07/05/2026
Today as on 7th May, 1711 is the birthday of the 18th century thinker David Hume who is considered one of the world’s great philosophical voices; well known in his own time as an historian and essayist. Best known for his highly influential system of philosophical empiricism, skepticism and naturalism he belongs to the schools of Scottish Enlightenment, Naturalism, Scepticism, Empiricism, Irreligion, Foundationalism, Newtonianism, Conceptualism, Indirect realism, Correspondence theory of truth, Moral sentimentalism and Conservatism.

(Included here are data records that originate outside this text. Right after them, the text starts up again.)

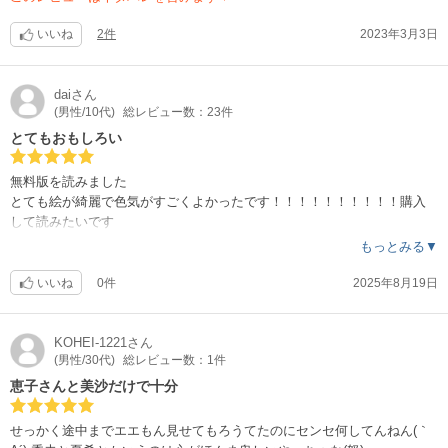
いいね
2件
2023年3月3日
dai
さん
(男性/10代)
総レビュー数：23件
とてもおもしろい
無料版を読みました
とても絵が綺麗で色気がすごくよかったです！！！！！！！！！！購入
して読みたいです
もっとみる▼
いいね
0件
2025年8月19日
KOHEI-1221
さん
(男性/30代)
総レビュー数：1件
恵子さんと美沙だけで十分
せっかく途中までエエもん見せてもろうてたのにセンセ何してんねん(｀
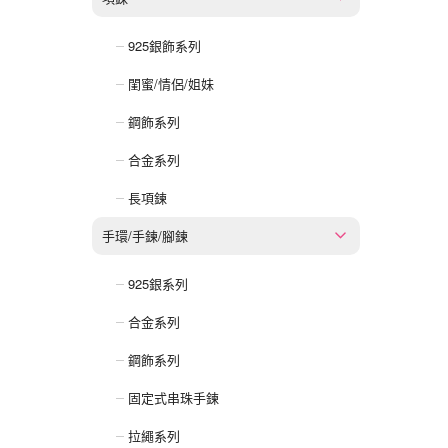
925銀飾系列
閨蜜/情侶/姐妹
鋼飾系列
合金系列
長項鍊
手環/手鍊/腳鍊
925銀系列
合金系列
鋼飾系列
固定式串珠手鍊
拉繩系列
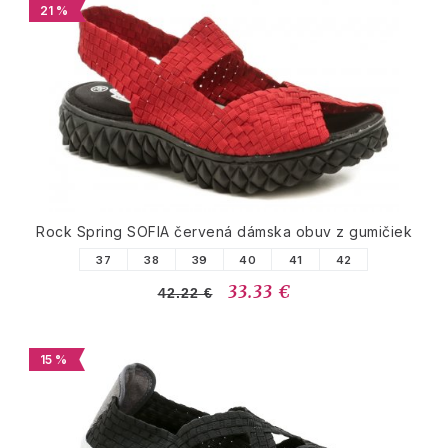
21 %
Rock Spring SOFIA červená dámska obuv z gumičiek
37
38
39
40
41
42
33.33 €
42.22 €
15 %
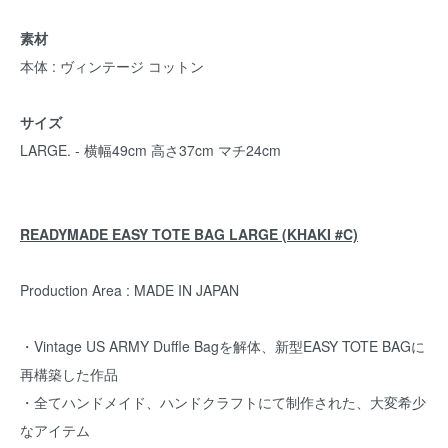
素材
本体 : ヴィンテージ コットン
サイズ
LARGE. - 横幅49cm 高さ37cm マチ24cm
READYMADE EASY TOTE BAG LARGE (KHAKI #C)
Production Area : MADE IN JAPAN
・Vintage US ARMY Duffle Bagを解体、新型EASY TOTE BAGに
再構築した作品
・全てハンドメイド、ハンドクラフトにて制作された、大変希少
なアイテム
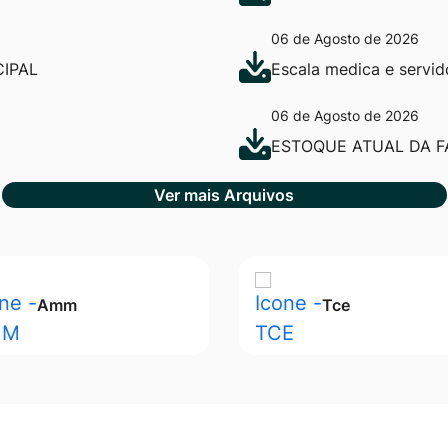
06 de Agosto de 2026
IPAL
Escala medica e servi
06 de Agosto de 2026
ESTOQUE ATUAL DA F
Ver mais Arquivos
Amm
Tce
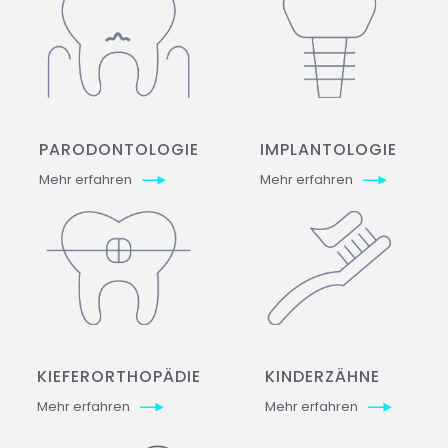
PARODONTOLOGIE
IMPLANTOLOGIE
Mehr erfahren
Mehr erfahren
KIEFERORTHOPÄDIE
KINDERZÄHNE
Mehr erfahren
Mehr erfahren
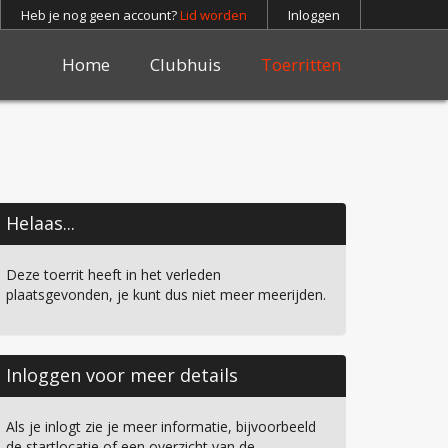
Heb je nog geen account?
Lid worden
Inloggen
Home
Clubhuis
Toerritten
Helaas...
Deze toerrit heeft in het verleden
plaatsgevonden, je kunt dus niet meer meerijden.
Inloggen voor meer details
Als je inlogt zie je meer informatie, bijvoorbeeld
de startlocatie of een overzicht van de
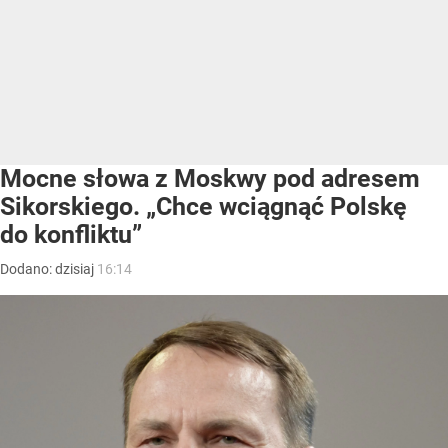
Mocne słowa z Moskwy pod adresem
Sikorskiego. „Chce wciągnąć Polskę
do konfliktu”
Dodano:
dzisiaj
16:14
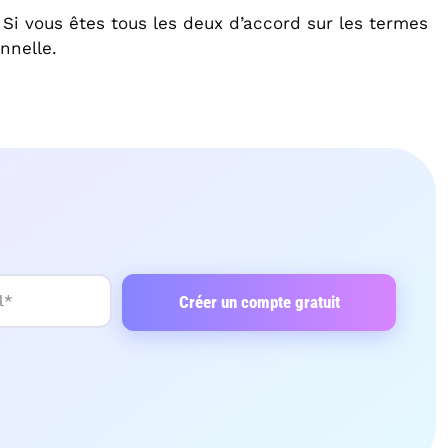
 Si vous êtes tous les deux d’accord sur les termes
nnelle.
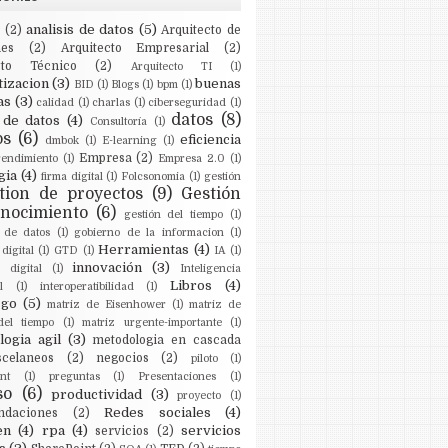
analisis de datos
(5)
(2)
Arquitecto de
nes
(2)
Arquitecto Empresarial
(2)
ecto Técnico
(2)
Arquitecto TI
(1)
izacion
(3)
buenas
BID
(1)
Blogs
(1)
bpm
(1)
as
(3)
calidad
(1)
charlas
(1)
ciberseguridad
(1)
datos
(8)
 de datos
(4)
Consultoría
(1)
ps
(6)
eficiencia
dmbok
(1)
E-learning
(1)
Empresa
(2)
endimiento
(1)
Empresa 2.0
(1)
gia
(4)
firma digital
(1)
Folcsonomia
(1)
gestión
tion de proyectos
(9)
Gestión
onocimiento
(6)
gestión del tiempo
(1)
 de datos
(1)
gobierno de la informacion
(1)
Herramientas
(4)
digital
(1)
GTD
(1)
IA
(1)
innovación
(3)
 digital
(1)
Inteligencia
Libros
(4)
l
(1)
interoperatibilidad
(1)
zgo
(5)
matriz de Eisenhower
(1)
matriz de
del tiempo
(1)
matriz urgente-importante
(1)
ogia agil
(3)
metodologia en cascada
scelaneos
(2)
negocios
(2)
piloto
(1)
nt
(1)
preguntas
(1)
Presentaciones
(1)
so
(6)
productividad
(3)
proyecto
(1)
Redes sociales
(4)
ndaciones
(2)
en
(4)
rpa
(4)
servicios
servicios
(2)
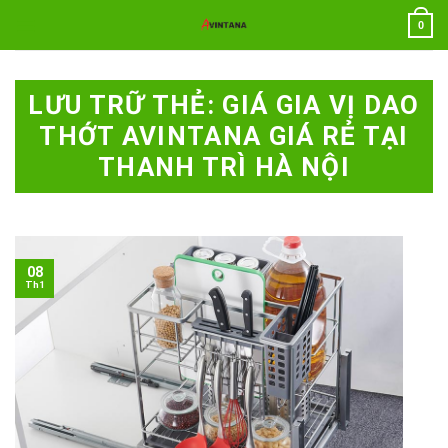
Chuyển
0
đến
nội
dung
LƯU TRỮ THẺ:
GIÁ GIA VỊ DAO
THỚT AVINTANA GIÁ RẺ TẠI
THANH TRÌ HÀ NỘI
08
Th1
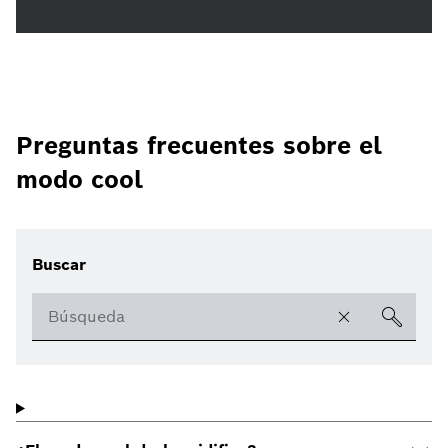
Preguntas frecuentes sobre el
modo cool
Buscar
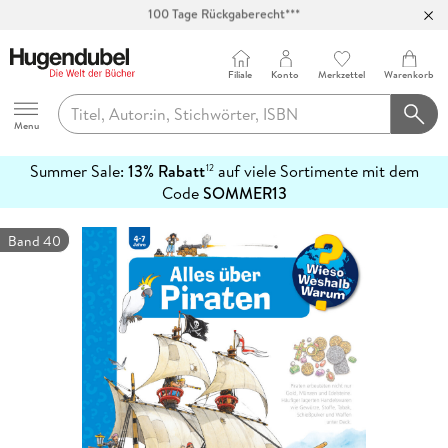
Abholung in über 100 Filialen
Filiale
Konto
Merkzettel
Warenkorb
Hugendubel
Menu
Summer Sale:
13% Rabatt
auf viele Sortimente mit dem
12
mehr
Code
SOMMER13
erfahren
Band 40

Considered one of the Founding Father of Conservatism, a master stylist in any genre, his major philosophical works— ‘A Treatise of Human Nature’ (1739–1740), ‘An Enquiry Concerning Human Understanding’ (1748) and ‘An Enquiry Concerning the Principles of Morals’ (1751), as well as his posthumously published ‘Dialogues concerning Natural Religion’ (1779)—remain widely and deeply influential.
In throwing doubt on the assumption of a necessary link between cause and effect, Hume was the first philosopher of the postmedieval world to reformulate the skepticism of the ancients in a new and compelling way. An opponent of philosophical rationalists, Hume hit upon a key fact on human nature that we are more influenced by our feelings than by reason which governs human behaviour, famously proclaiming that "Reason is, and ought only to be the slave of the passions."
Thus he was sceptic if not altogether denying, the existence of practical reason as a principle because he claimed reason does not have any effect on morality, since morality is capable of producing effects in people that reason alone cannot create.
He conceived of philosophy as the inductive, experimental science of human nature. Taking the scientific method of the English physicist Sir Isaac Newton as his model and building on the epistemology of the English philosopher John Locke, Hume tried to describe how the mind works in acquiring what is called knowledge. He concluded that no theory of reality is possible; there can be no knowledge of anything beyond experience.
Despite the enduring impact of his theory of knowledge, Hume seems to have considered himself chiefly as a moralist and also a sentimentalist who held that Ethics are based on emotion or sentiment rather than abstract moral principle.
Although Hume’s more conservative contemporaries denounced his writings as works of scepticism and atheism, his influence is evident in the moral philosophy and economic writings of his close friend Adam Smith. Kant reported that Hume’s work woke him from his “dogmatic slumbers” and Jeremy Bentham remarked that reading Hume “caused the scales to fall” from his eyes. Charles Darwin regarded his work as a central influence on “The Theory of Evolution”. He was one of the influences that led Auguste Comte, the 19th-century French mathematician and sociologist, to develop “Positivism”.
He hoped that, "in some future age, an opportunity might be afforded of reducing the theory to practice…”
On the occasion of his birthday, Activism is paying sincere tribute to this great personality.